[][src]Crate clepsydra

Overview

This is a work-in-progress implementation of a core protocol for a minimalist distributed database. It strives to be as small and simple as possible while attempting to provide relatively challenging features:

  • Strict Serializability

  • Online Reconfiguration

  • Fault tolerance

  • High throughput

The implementation is based on a simplified version of the "Ocean Vista" (OV) protocol, and uses its terminology wherever possible. OV combines replication, transaction commitment and concurrency control into a single protocol.

Summary

The short version of the protocol is:

  • Transactions are represented as deterministic thunks over snapshots.

  • Each transaction is assigned a globally-unique timestamp.

  • Transactions are separated into two phases: S-phase and E-phase.

  • S-phase (storage) consists of coordination-free "blind quorum-writes" replicating the thunks into their MVCC order on each replica.

  • A watermark tracking minimum transaction timestamps-being-written is gossiped between peers, increasing as quorum-writes complete.

  • A transaction only enters E-phase after the watermark advances past it.

  • E-phase (evaluation) quorum-reads and evaluates thunks from consistent snapshots below the watermark, lazily resolving any earlier thunks. Everything below the watermark is coordination-free and deterministic.

Caveats

Nothing's perfect, and this crate is anything but:

  • This crate is very incomplete and does not work yet. Don't use it for anything other than experiments and toys. Recovery, reconfiguration, timeouts and nontrivial fault tolerance paths definitely don't work.

  • It also (somewhat recklessly) attempts to combine OV's reconfiguration and gossip protocols into an instance of the concorde reconfigurable lattice agreement protocol. This might not even be theoretically safe.

  • It is much more minimal than the full OV protocol: there's no support for sharding, nor the two-level peer-vs-datacenter locality organization. This crate treats its whole peer group as a single symmetric shard.

  • As a result, performance won't be "webscale" or anything. It will scale vertically if you throw cores at it, but no better, and its latency will always have speed-of-light WAN RTT factors in it. It's distributed for fault tolerance, not horizontal scaling.

  • As with OV, this crate does require partial clock synchronization. It doesn't need to be very tight: clock drift only causes increased latency as the watermarks progress as the minimum of all times; it doesn't affect correctness. Normal weak-NTP-level sync should be ok.

  • As with OV, Calvin, and all deterministic databases: your txns have to be deterministic and must have deterministic read and write sets.

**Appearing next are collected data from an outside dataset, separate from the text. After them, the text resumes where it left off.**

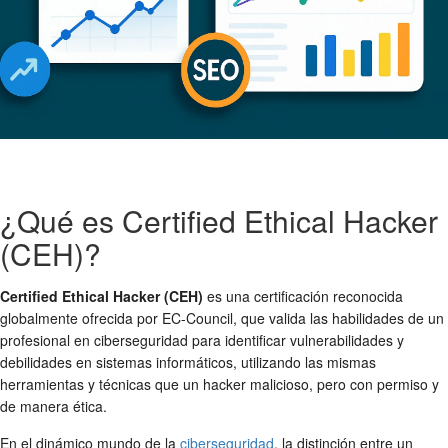
¿Qué es Certified Ethical Hacker
(CEH)?
Certified Ethical Hacker (CEH)
es una certificación reconocida
globalmente ofrecida por EC-Council, que valida las habilidades de un
profesional en ciberseguridad para identificar vulnerabilidades y
debilidades en sistemas informáticos, utilizando las mismas
herramientas y técnicas que un hacker malicioso, pero con permiso y
de manera ética.
En el dinámico mundo de la
ciberseguridad
, la distinción entre un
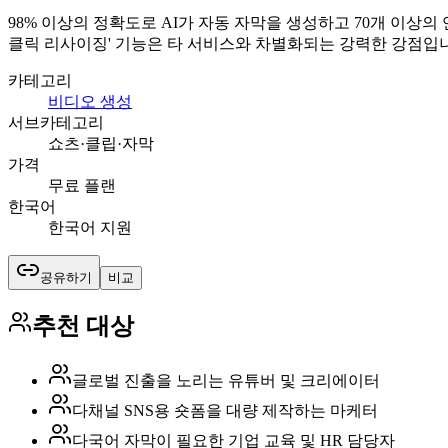
98% 이상의 정확도로 AI가 자동 자막을 생성하고 70개 이상
클릭 리사이징' 기능은 타 서비스와 차별화되는 강력한 강점입
카테고리
비디오 생성
서브카테고리
쇼츠·클립·자막
가격
무료 플랜
한국어
한국어 지원
공유하기
비교
추천 대상
글로벌 진출을 노리는 유튜버 및 크리에이터
다채널 SNS용 숏폼을 대량 제작하는 마케터
다국어 자막이 필요한 기업 교육 및 HR 담당자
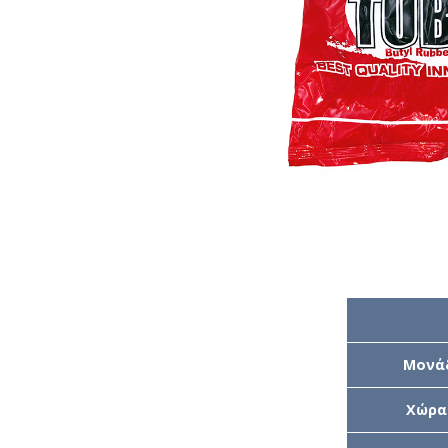
Μονά
Χώρα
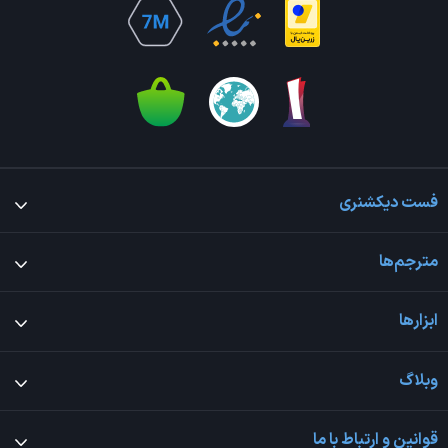
فست دیکشنری
مترجم‌ها
ابزارها
وبلاگ
قوانین و ارتباط با ما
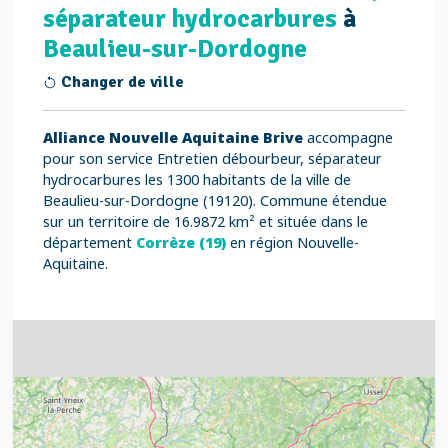
séparateur hydrocarbures
à
Beaulieu-sur-Dordogne
Changer de ville
Alliance Nouvelle Aquitaine Brive
accompagne
pour son service Entretien débourbeur, séparateur
hydrocarbures les 1300 habitants de la ville de
Beaulieu-sur-Dordogne (19120). Commune étendue
sur un territoire de 16.9872 km² et située dans le
département
Corrèze (19)
en région Nouvelle-
Aquitaine.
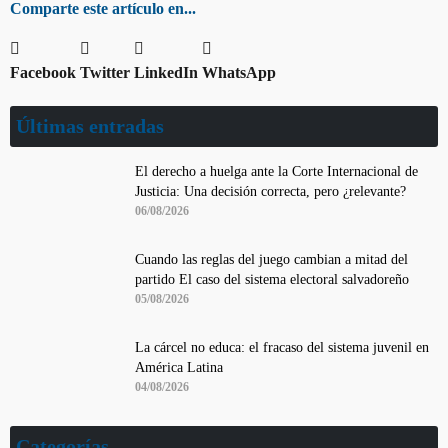
Comparte este artículo en...
Facebook
Twitter
LinkedIn
WhatsApp
Últimas entradas
El derecho a huelga ante la Corte Internacional de
Justicia: Una decisión correcta, pero ¿relevante?
06/08/2026
Cuando las reglas del juego cambian a mitad del
partido El caso del sistema electoral salvadoreño
05/08/2026
La cárcel no educa: el fracaso del sistema juvenil en
América Latina
04/08/2026
Categorías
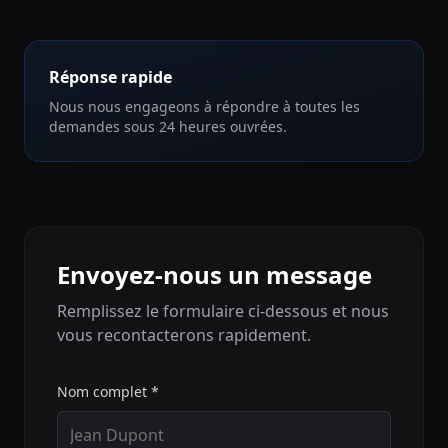
Réponse rapide
Nous nous engageons à répondre à toutes les
demandes sous 24 heures ouvrées.
Envoyez-nous un message
Remplissez le formulaire ci-dessous et nous
vous recontacterons rapidement.
Nom complet *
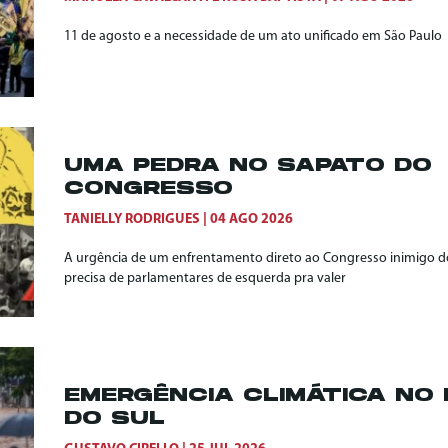
11 de agosto e a necessidade de um ato unificado em São Paulo
UMA PEDRA NO SAPATO DO
CONGRESSO
TANIELLY RODRIGUES
04 AGO 2026
A urgência de um enfrentamento direto ao Congresso inimigo do
precisa de parlamentares de esquerda pra valer
EMERGÊNCIA CLIMÁTICA NO 
DO SUL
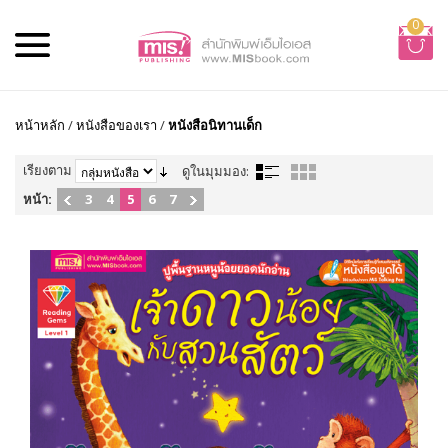
0
หน้าหลัก
/
หนังสือของเรา
/
หนังสือนิทานเด็ก
เรียงตาม
ดูในมุมมอง:
หน้า:
3
4
5
6
7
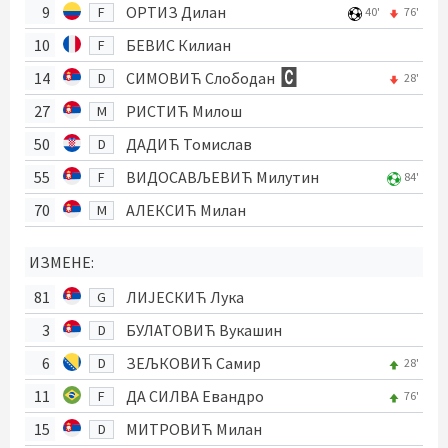
9
ОРТИЗ Дилан
F
40'
76'
10
БЕВИС Килиан
F
14
СИМОВИЋ Слободан
D
28'
27
РИСТИЋ Милош
M
50
ДАДИЋ Томислав
D
55
ВИДОСАВЉЕВИЋ Милутин
F
84'
70
АЛЕКСИЋ Милан
M
ИЗМЕНЕ:
81
ЛИЈЕСКИЋ Лука
G
3
БУЛАТОВИЋ Вукашин
D
6
ЗЕЉКОВИЋ Самир
D
28'
11
ДА СИЛВА Евандро
F
76'
15
МИТРОВИЋ Милан
D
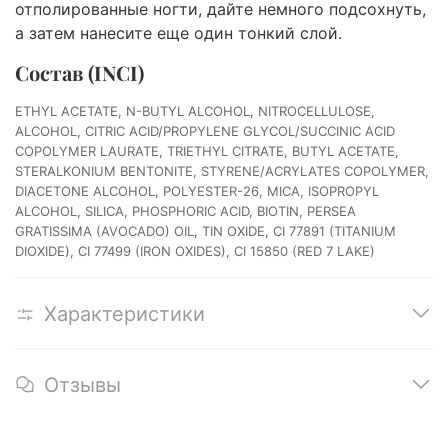
отполированные ногти, дайте немного подсохнуть,
а затем нанесите еще один тонкий слой.
Состав (INCI)
ETHYL ACETATE, N-BUTYL ALCOHOL, NITROCELLULOSE,
ALCOHOL, CITRIC ACID/PROPYLENE GLYCOL/SUCCINIC ACID
COPOLYMER LAURATE, TRIETHYL CITRATE, BUTYL ACETATE,
STERALKONIUM BENTONITE, STYRENE/ACRYLATES COPOLYMER,
DIACETONE ALCOHOL, POLYESTER-26, MICA, ISOPROPYL
ALCOHOL, SILICA, PHOSPHORIC ACID, BIOTIN, PERSEA
GRATISSIMA (AVOCADO) OIL, TIN OXIDE, CI 77891 (TITANIUM
DIOXIDE), CI 77499 (IRON OXIDES), CI 15850 (RED 7 LAKE)
Характеристики
Отзывы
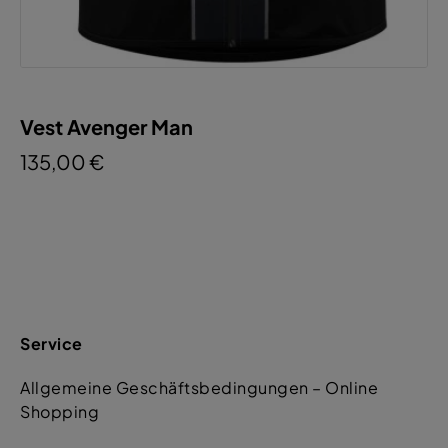
Vest Avenger Man
135,00 €
Service
Allgemeine Geschäftsbedingungen – Online
Shopping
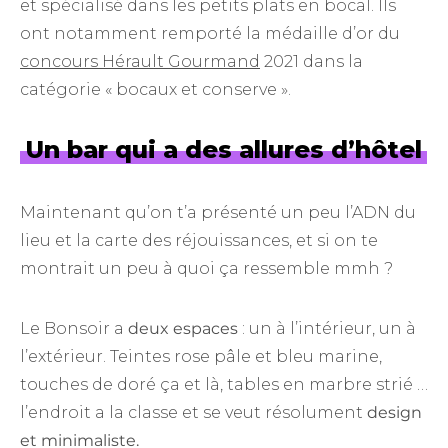
et spécialisé dans les petits plats en bocal. Ils
ont notamment remporté la médaille d’or du
concours Hérault Gourmand
2021 dans la
catégorie « bocaux et conserve ».
Un bar qui a des allures d’hôtel
Maintenant qu’on t’a présenté un peu l’ADN du
lieu et la carte des réjouissances, et si on te
montrait un peu à quoi ça ressemble mmh ?
Le Bonsoir a
deux espaces
: un à l’intérieur, un à
l’extérieur. Teintes rose pâle et bleu marine,
touches de doré ça et là, tables en marbre strié …
l’endroit a la classe et se veut résolument
design
et minimaliste.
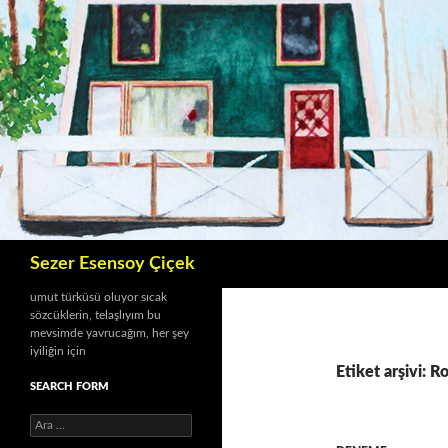
İçeriğe
atla
Ara
Sezer Esensoy Çiçek
umut türküsü oluyor sıcak
sözcüklerin, telaşlıyım bu
mevsimde yavrucağım, her şey
iyiliğin için
Etiket arşivi:
SEARCH FORM
A
r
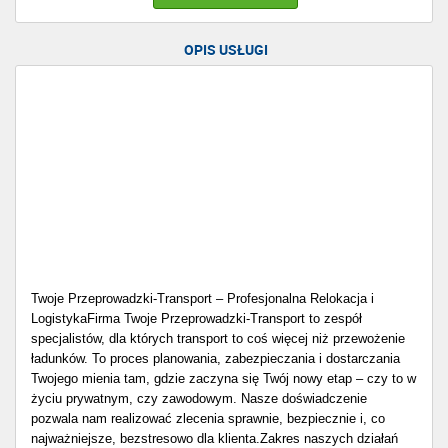
OPIS USŁUGI
Twoje Przeprowadzki-Transport – Profesjonalna Relokacja i
Logistyka ​Firma Twoje Przeprowadzki-Transport to zespół
specjalistów, dla których transport to coś więcej niż przewożenie
ładunków. To proces planowania, zabezpieczania i dostarczania
Twojego mienia tam, gdzie zaczyna się Twój nowy etap – czy to w
życiu prywatnym, czy zawodowym. Nasze doświadczenie
pozwala nam realizować zlecenia sprawnie, bezpiecznie i, co
najważniejsze, bezstresowo dla klienta. ​Zakres naszych działań ​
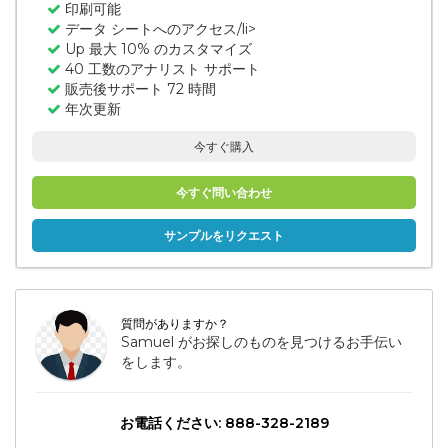
印刷可能
データ シートへのアクセス/li>
Up 最大 10% のカスタマイズ
40 工数のアナリスト サポート
販売後サポート 72 時間
年次更新
今すぐ購入
今すぐ問い合わせ
サンプルをリクエスト
質問がありますか？
Samuel がお探しのものを見つけるお手伝い
をします。
お電話ください: 888-328-2189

If they cannot have their read and write sets statically computed (eg. if they rely on the data to decide read and write set) you have to build slightly awkward multi-phase txns. The term in the literature is "reconnaisance queries".

Reference

Hua Fan and Wojciech Golab. Ocean Vista: Gossip-Based Visibility Control for Speedy Geo-Distributed Transactions. PVLDB, 12(11): 1471-1484, 2019.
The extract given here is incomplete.